You never get it... on this axis. And therefore, if you now put it on your ship or on a plane, or on a missile, if you can never put a torque on the spinning wheel and if the angular momentum for turning is in this direction, it will stay there forever and ever. , assuming we have no friction losses. And if the plane then spins, the direction of the spin angular momentum won't change, but what will happen, of course, is that this yellow frame will spin or this black frame will spin. And in these bearings there are shaft encoders, and they sense the rotation that the outer casing makes to keep this pointing in the same direction.

And that signal is sent to the autopilot and that keeps the plane flying in the direction you want. So you use, as a reference all the time, the spin angular momentum of your gyroscope, which is now mounted in such a way that you cannot apply torque to it, even when the plane changes direction, and I want to show that to you. Okay, this is the direction of my spin angular momentum and I am the plane and I'm going to fly. Look at that spin angular momentum. He has no respect for me. It stays in the same direction no matter how I fly.

And the arrow signals that come from the yellow case bearings and the black case bearings, those arrow signals are returned to the autopilot and so the airplane will maintain its course. Now, what I can do for you to come up with a final proof of his thinking is that this wheel is suspended in such a way that there is no gravitational torque on it like there was here. But I can torque it by simply putting some weights on the shaft. And what do you think will happen now if I put some weight here on the axle?

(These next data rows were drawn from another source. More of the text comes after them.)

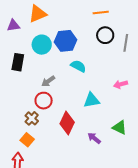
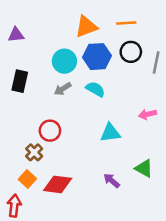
orange triangle: (38, 14) -> (86, 27), moved
blue hexagon: (66, 41) -> (97, 57), moved
cyan circle: (42, 45) -> (64, 61), moved
gray arrow: (48, 81) -> (63, 89), moved
red diamond: (67, 123) -> (58, 184), moved, turned 70

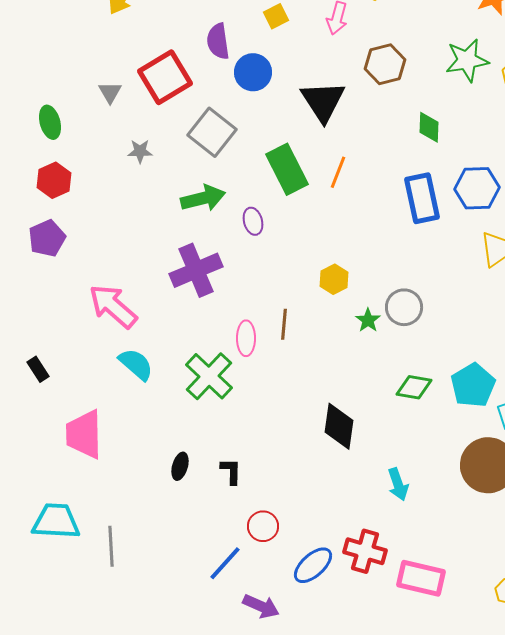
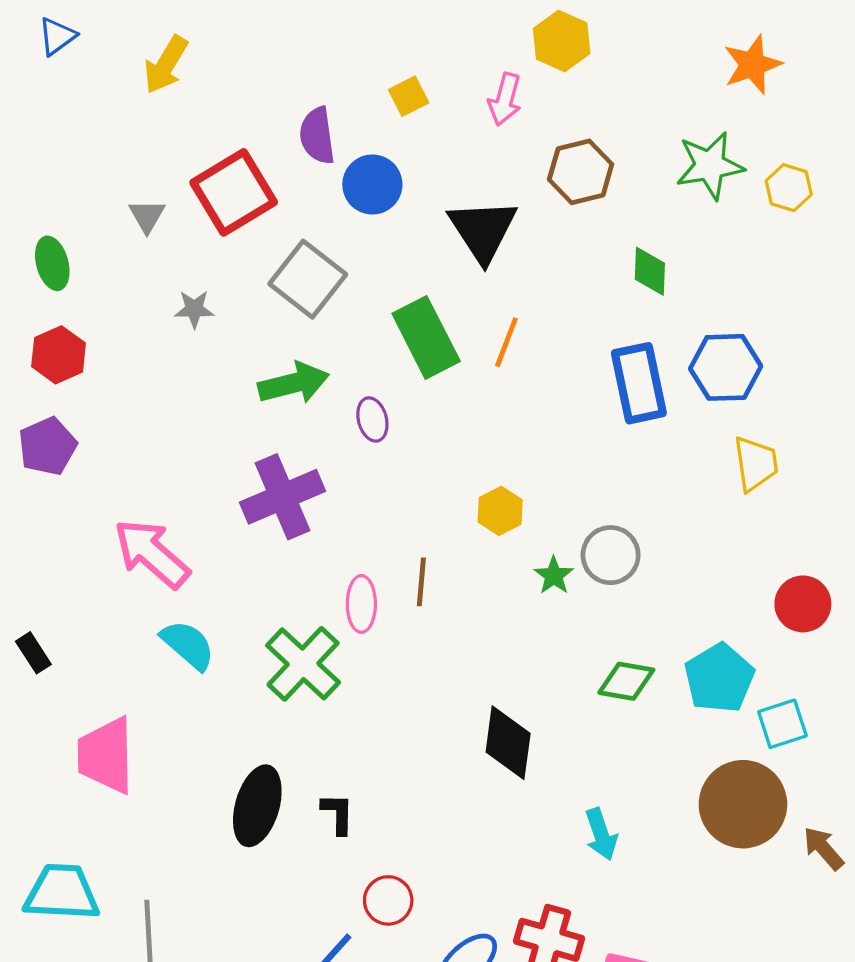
black ellipse: (180, 466) -> (257, 806), size x1.8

So the wheel is spinning, but now I'm going to torque it here. It's turning in this direction. The angular momentum points directly towards me, away from you. I'm going to torque it like this, put a little bit of weight in there. The torque will be in this direction. What will spin angular momentum do? The pair is in this direction; the spin angular momentum is in this direction. The spin angular momentum will begin to chase the torque. Look at it. There it goes. The spin angular momentum chases the torque. You see exactly the same thing that I have shown you before.

And if I increase the torque, then the precession frequency will increase. See, now it stops immediately when I take it off. Put it back on. Keep going. Put more. It goes much faster. What happens now if I put the weight on this side? Then I change the direction of the torque. If I put it on this side, the torque is now in this direction, the spin angular momentum is in this direction. It's going to reverse direction. Here we go. And you see that it is so. Surprisingly unintuitive. If you're struggling with this, you're not alone. See you on Wednesday.